Another example provided by Indvik is Kate Spade’s new retail concept “Saturday.” Kate Spade is not a digital native but Kate Spade Saturday may well be the first example of digital immigration on the ground in SoHo. The concept is intentionally redefining what it means to window shop. In this example, shoppers can browse and purchase goods on-line or, more interestingly, interactive window shopping in SoHo. Upon purchase, couriers are dispatched and goods delivered free within the hour in Manhattan. Couriers take on the role of assistant. They wait while shoppers consider their potential purchases and only take payment (via PayPal) for items selected to keep. In this version of retailing, window shopping is literally brought to the home, workplace, restaurant or hotel. The window of the high street is dematerialised and replaced with the activity of couriers in motion. Healey Cypher, the head of retail innovation for eBay, which has partnered with Kate Spade Saturday on the initiative, reinforces this idea of urban activation activity that takes retail to the streets. Cypher says, “You’re going to stop by a (Kate Spade Saturday) window, and by the time you get to Central Park, a courier will have a picnic blanket for you.” It is retail as street theatre, powered by the behind-the-scenes technologies that enable the complex exchange to occur. And our streets are all the better for it.

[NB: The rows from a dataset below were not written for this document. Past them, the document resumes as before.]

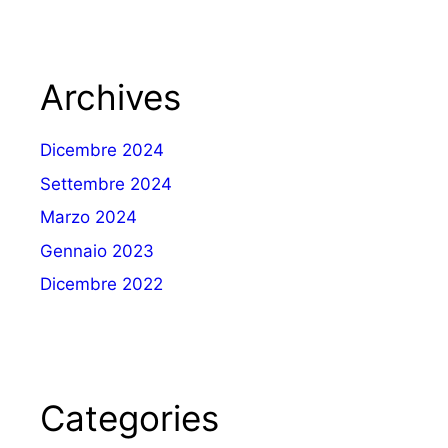
Archives
Dicembre 2024
Settembre 2024
Marzo 2024
Gennaio 2023
Dicembre 2022
Categories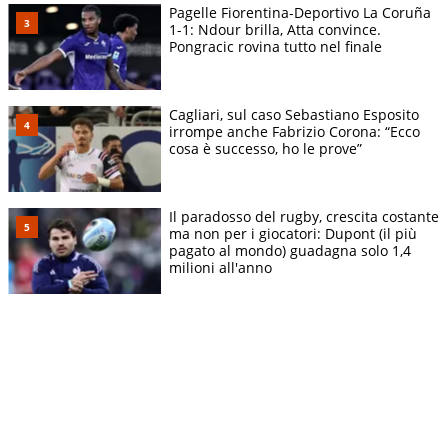
Pagelle Fiorentina-Deportivo La Coruña
1-1: Ndour brilla, Atta convince.
Pongracic rovina tutto nel finale
Cagliari, sul caso Sebastiano Esposito
irrompe anche Fabrizio Corona: “Ecco
cosa è successo, ho le prove”
Il paradosso del rugby, crescita costante
ma non per i giocatori: Dupont (il più
pagato al mondo) guadagna solo 1,4
milioni all'anno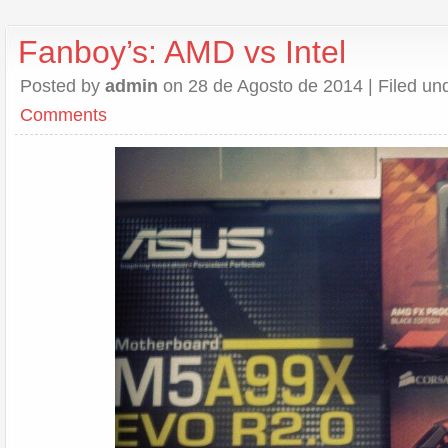
Fanboy’s: AMD vs Intel
Posted by
admin
on 28 de Agosto de 2014 | Filed un
Comments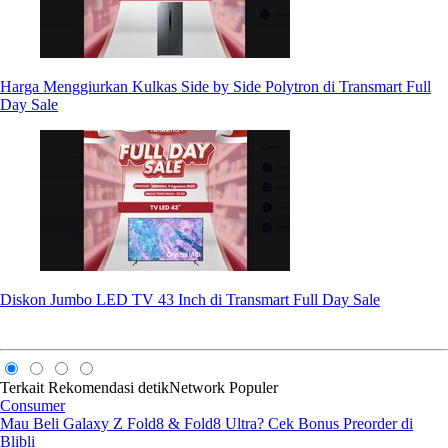
Harga Menggiurkan Kulkas Side by Side Polytron di Transmart Full
Day Sale
Diskon Jumbo LED TV 43 Inch di Transmart Full Day Sale
Terkait
Rekomendasi
detikNetwork
Populer
Consumer
Mau Beli Galaxy Z Fold8 & Fold8 Ultra? Cek Bonus Preorder di
Blibli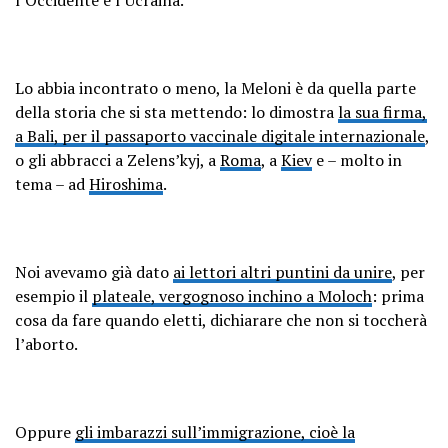
Lo abbia incontrato o meno, la Meloni è da quella parte
della storia che si sta mettendo: lo dimostra
la sua firma,
a Bali, per il passaporto vaccinale digitale internazionale
,
o gli abbracci a Zelens’kyj, a
Roma
, a
Kiev
e – molto in
tema – ad
Hiroshima
.
Noi avevamo già dato
ai lettori altri puntini da unire
, per
esempio il
plateale, vergognoso inchino a Moloch
: prima
cosa da fare quando eletti, dichiarare che non si toccherà
l’aborto.
Oppure
gli imbarazzi sull’immigrazione, cioè la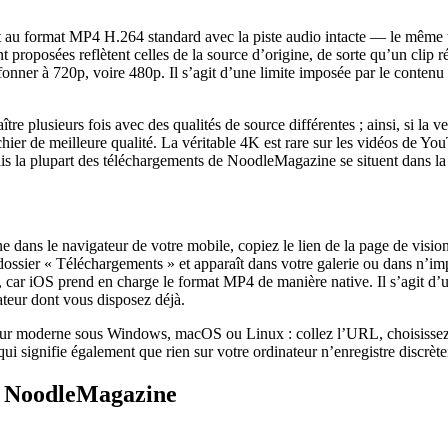
au format MP4 H.264 standard avec la piste audio intacte — le même typ
t proposées reflètent celles de la source d’origine, de sorte qu’un cli
fonner à 720p, voire 480p. Il s’agit d’une limite imposée par le conten
plusieurs fois avec des qualités de source différentes ; ainsi, si la ve
hier de meilleure qualité. La véritable 4K est rare sur les vidéos de You
is la plupart des téléchargements de NoodleMagazine se situent dans l
 dans le navigateur de votre mobile, copiez le lien de la page de visi
dossier « Téléchargements » et apparaît dans votre galerie ou dans n’impo
), car iOS prend en charge le format MP4 de manière native. Il s’agit d
teur dont vous disposez déjà.
ur moderne sous Windows, macOS ou Linux : collez l’URL, choisissez la ré
 qui signifie également que rien sur votre ordinateur n’enregistre discrè
t NoodleMagazine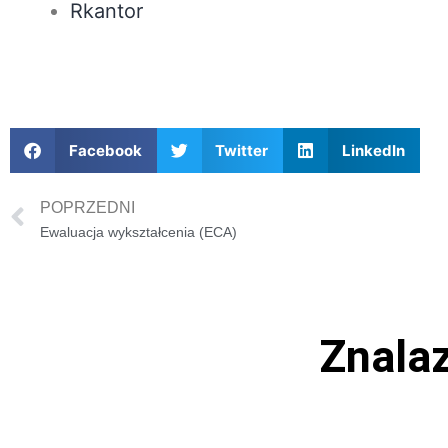
Rkantor
Facebook
Twitter
LinkedIn
POPRZEDNI
Ewaluacja wykształcenia (ECA)
Znalaz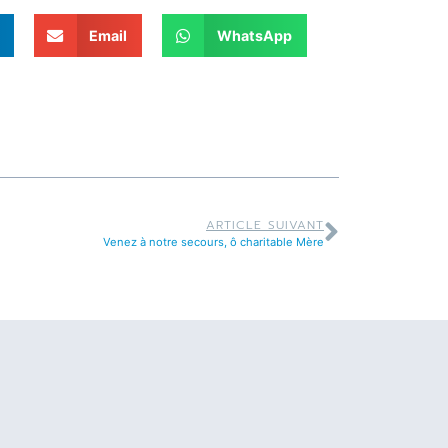
Email
WhatsApp
ARTICLE SUIVANT
Venez à notre secours, ô charitable Mère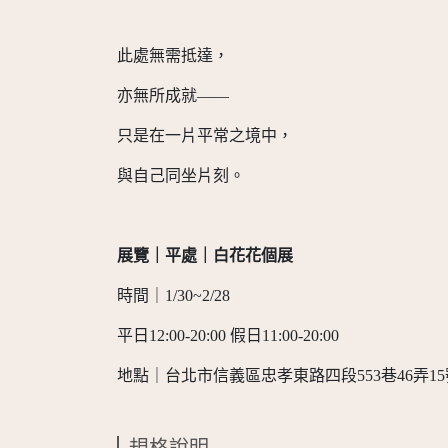
此處無需抵達，
亦無所成就——
只是在一片平常之境中，
與自己同坐片刻。
展覽｜平處｜白花花個展
時間｜1/30~2/28
平日12:00-20:00 假日11:00-20:00
地點｜台北市信義區忠孝東路四段553巷46弄1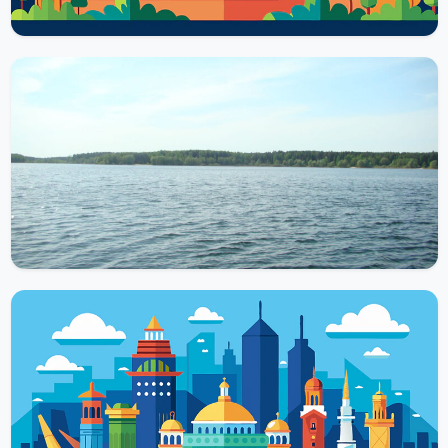
РЕКИ И ОЗЕРА
Озеро Яльчик
Уютное озеро Яльчик можно посетить в южной зоне
республики. Данный водоем считается самым большим в
Марийском крае. Его...
Читать далее
РЕКИ И ОЗЕРА
Озеро Мушаньер в Марий Эл – волшебный
край для душевного отдыха, санатории
Озеро Мушаньер (Кленовая гора, Марий Эл) — это поистине
удивительное, уникальное место для отдыха, которое
находится недалеко от...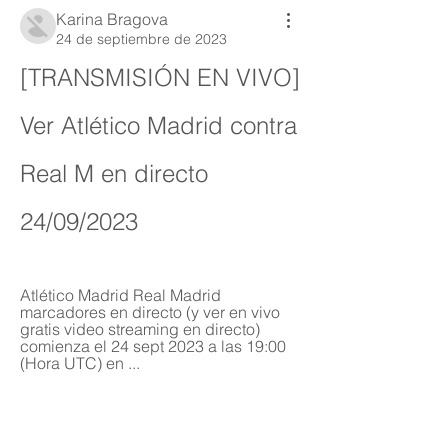
Karina Bragova
24 de septiembre de 2023
[TRANSMISIÓN EN VIVO] 
Ver Atlético Madrid contra 
Real M en directo 
24/09/2023
Atlético Madrid Real Madrid 
marcadores en directo (y ver en vivo 
gratis video streaming en directo) 
comienza el 24 sept 2023 a las 19:00 
(Hora UTC) en ...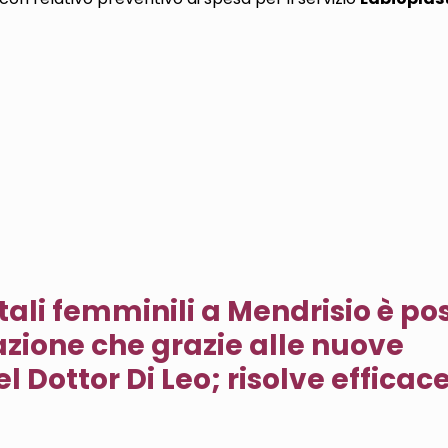
tali femminili a Mendrisio è pos
azione che grazie alle nuove
el Dottor Di Leo; risolve effic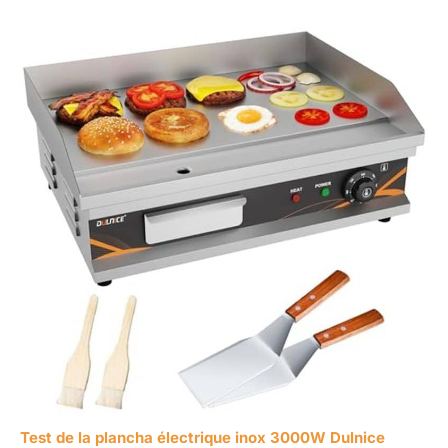
Test de la plancha électrique inox 3000W Dulnice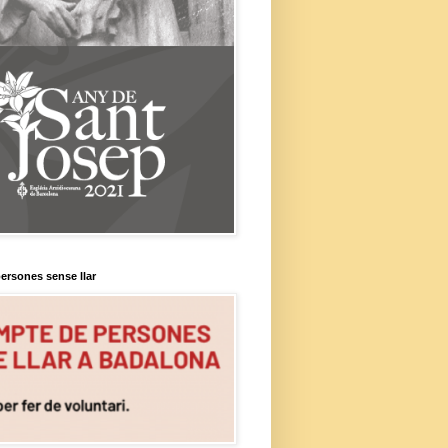
ersones sense llar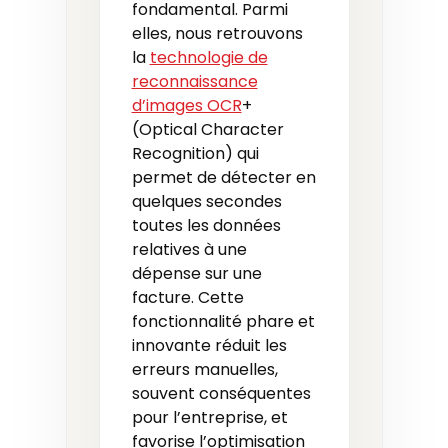
fondamental. Parmi
elles, nous retrouvons
la
technologie de
reconnaissance
d’images OCR
+
(Optical Character
Recognition) qui
permet de détecter en
quelques secondes
toutes les données
relatives à une
dépense sur une
facture. Cette
fonctionnalité phare et
innovante réduit les
erreurs manuelles,
souvent conséquentes
pour l’entreprise, et
favorise l’optimisation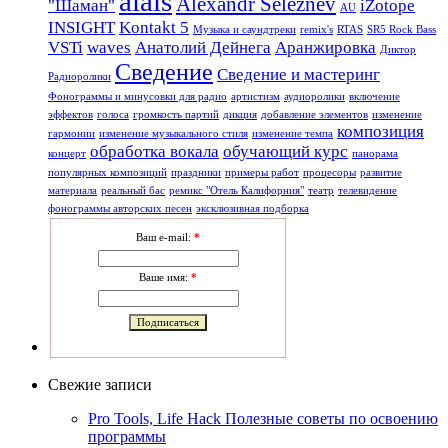
alals
Alexandr Seleznev
"Шаман"
iZotope
AU
INSIGHT
Kontakt 5
Mузыкa и саундтреки
remix's
RTAS
SR5 Rock Bass
VSTi
waves
Анатолий Дейнега
Аранжировка
Диктор
Сведение
Сведение и мастеринг
Радиоролики
Фонограммы и минусовки для радио
артистизм
аудиоролики
включение
эффектов
голоса
громкость партий
дикция
добавление элементов
изменение
композиция
гармонии
изменение музыкального стиля
изменение темпа
обработка вокала
обучающий курс
концерт
панорама
популярных композиций
праздники
примеры работ
процесоры
развитие
материала
реальный бас
ремикс "Отель Калифорния"
театр
телевидение
фонограммы авторских песен
эксклюзивная подборка
Ваш e-mail:
*
Ваше имя:
*
Свежие записи
Pro Tools, Life Hack Полезные советы по освоению
программы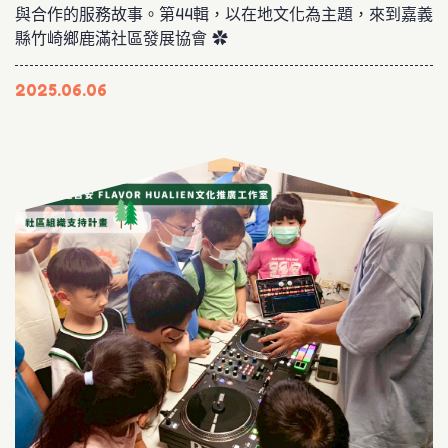
與合作的服務故事。第44輯，以在地文化為主題，來到嘉義
縣竹崎鄉鹿滿社區發展協會 ✿
2025.06.06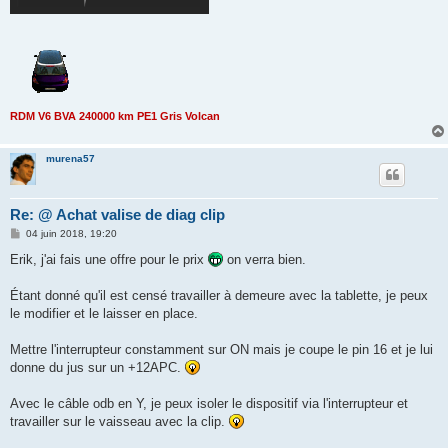
RDM V6 BVA 240000 km PE1 Gris Volcan
murena57
Re: @ Achat valise de diag clip
M
04 juin 2018, 19:20
e
s
Erik, j'ai fais une offre pour le prix
on verra bien.
s
a
g
Étant donné qu'il est censé travailler à demeure avec la tablette, je peux
e
le modifier et le laisser en place.
Mettre l'interrupteur constamment sur ON mais je coupe le pin 16 et je lui
donne du jus sur un +12APC.
Avec le câble odb en Y, je peux isoler le dispositif via l'interrupteur et
travailler sur le vaisseau avec la clip.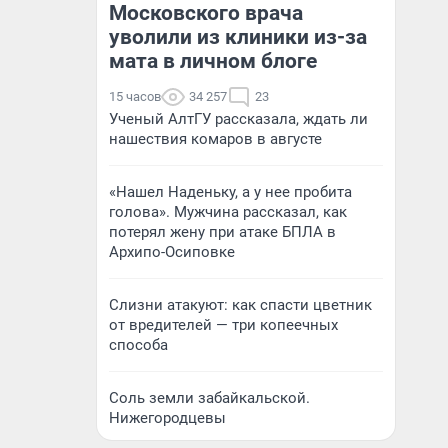
Московского врача
уволили из клиники из-за
мата в личном блоге
15 часов
34 257
23
Ученый АлтГУ рассказала, ждать ли
нашествия комаров в августе
«Нашел Наденьку, а у нее пробита
голова». Мужчина рассказал, как
потерял жену при атаке БПЛА в
Архипо-Осиповке
Слизни атакуют: как спасти цветник
от вредителей — три копеечных
способа
Соль земли забайкальской.
Нижегородцевы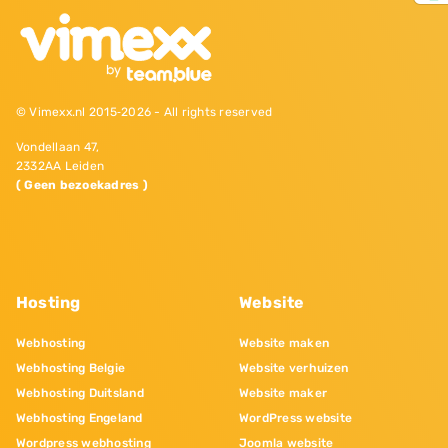
© Vimexx.nl 2015‐2026 - All rights reserved
Vondellaan 47,
2332AA Leiden
( Geen bezoekadres )
Hosting
Website
Webhosting
Website maken
Webhosting Belgie
Website verhuizen
Webhosting Duitsland
Website maker
Webhosting Engeland
WordPress website
Wordpress webhosting
Joomla website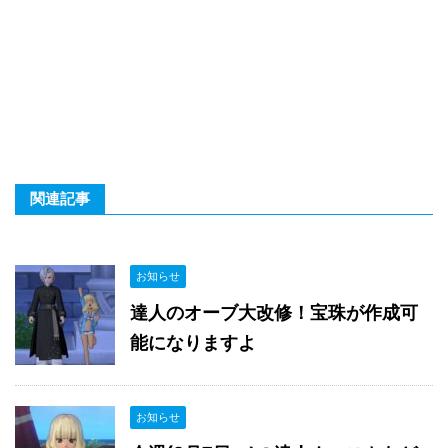
関連記事
お知らせ
達人のオーブ大改修！宝珠が作成可
能になりますよ
お知らせ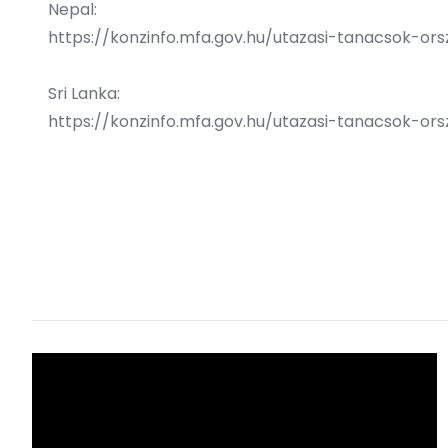
Nepal:
https://konzinfo.mfa.gov.hu/utazasi-tanacsok-or
Sri Lanka:
https://konzinfo.mfa.gov.hu/utazasi-tanacsok-or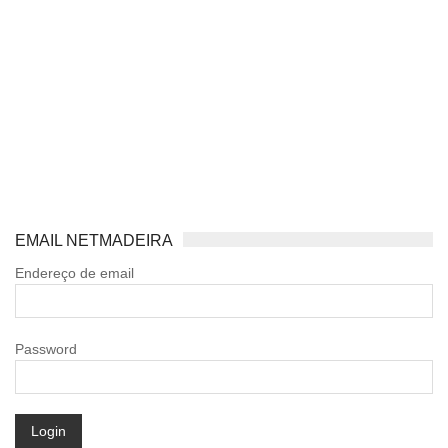
EMAIL NETMADEIRA
Endereço de email
Password
Login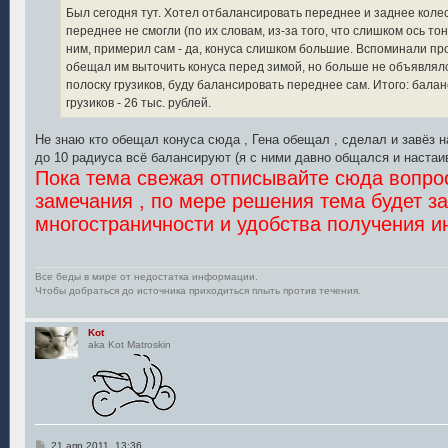
Был сегодня тут. Хотел отбалансировать переднее и заднее коле
переднее не смогли (по их словам, из-за того, что слишком ось тон
ним, примерил сам - да, конуса слишком большие. Вспоминали про
обещал им выточить конуса перед зимой, но больше не объявлялс
полоску грузиков, буду балансировать переднее сам. Итого: балан
грузиков - 26 тыс. рублей.
Не знаю кто обещал конуса сюда , Гена обещал , сделал и завёз н
до 10 радиуса всё балансируют (я с ними давно общался и настаи
Пока тема свежая отписывайте сюда вопро
замечания , по мере решения тема будет з
многостраничности и удобства получения 
Все беды в мире от недостатка информации.
Чтобы добраться до источника приходиться плыть против течения.
Kot
aka Kot Matroskin
С
21 апр 2011, 13:36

It turns out, though, that having a digitally native demeanour means much more than knowing how technology works or even having access to complex information technology systems. Being digitally native means having a propensity for expediency, experiential interaction and engagement, and a desire for a little touch of street theatre. Recently in Australia the Hon. Julia Gillard sat in a chair to knit and be photographed for an Australian women’s magazine. The event caused significant controversy for the now ex-Prime Minister, but it has given life to the chair she sat upon. The chair, from Stem on Balmain’s Darling Street, sits proudly in the window of the high street awaiting its future. At the time of writing this article, it is intended that in collaboration with eBay the chair will be auctioned on-line in support of Ms Gillard’s preferred charity, Plan Australia’s “Because I’m A Girl” program. The project helps fight gender inequality and champion girls’ rights around the world, enabling and leading their families and communities out of extreme poverty. In the lead up to this event, Stem’s community is invited to provide a gold coin donation for the same cause in exchange for a photo opportunity on the chair to be uploaded to Facebook. Kate Moriaty, Stem’s founder and advocate for retail as a community experience, says: “We like creating drama and events in store and for our community.” With access to some now basic technologies of eBay, the internet, Twitter and Facebook, Stem is able to dematerialise the shop window, engage with the community, and make a contribution to the life of young women around the world. Now that is taking retail to the streets.

At Hames Sharley our Retail and Town Centre Portfolio is currently considering the impact that this changing face of retail is having on High Streets and Town Centres and how the role interface designers and industrial designers may supplement our design team in the delivery of our projects.